Data to use:
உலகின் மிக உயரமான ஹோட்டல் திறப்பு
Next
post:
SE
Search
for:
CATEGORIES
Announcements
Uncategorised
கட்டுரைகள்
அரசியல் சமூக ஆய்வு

Work instruction: Please give the material above once more, unchanged.

Exercise result:
உலகின் மிக உயரமான ஹோட்டல் திறப்பு
Next
post:
SE
Search
for:
CATEGORIES
Announcements
Uncategorised
கட்டுரைகள்
அரசியல் சமூக ஆய்வு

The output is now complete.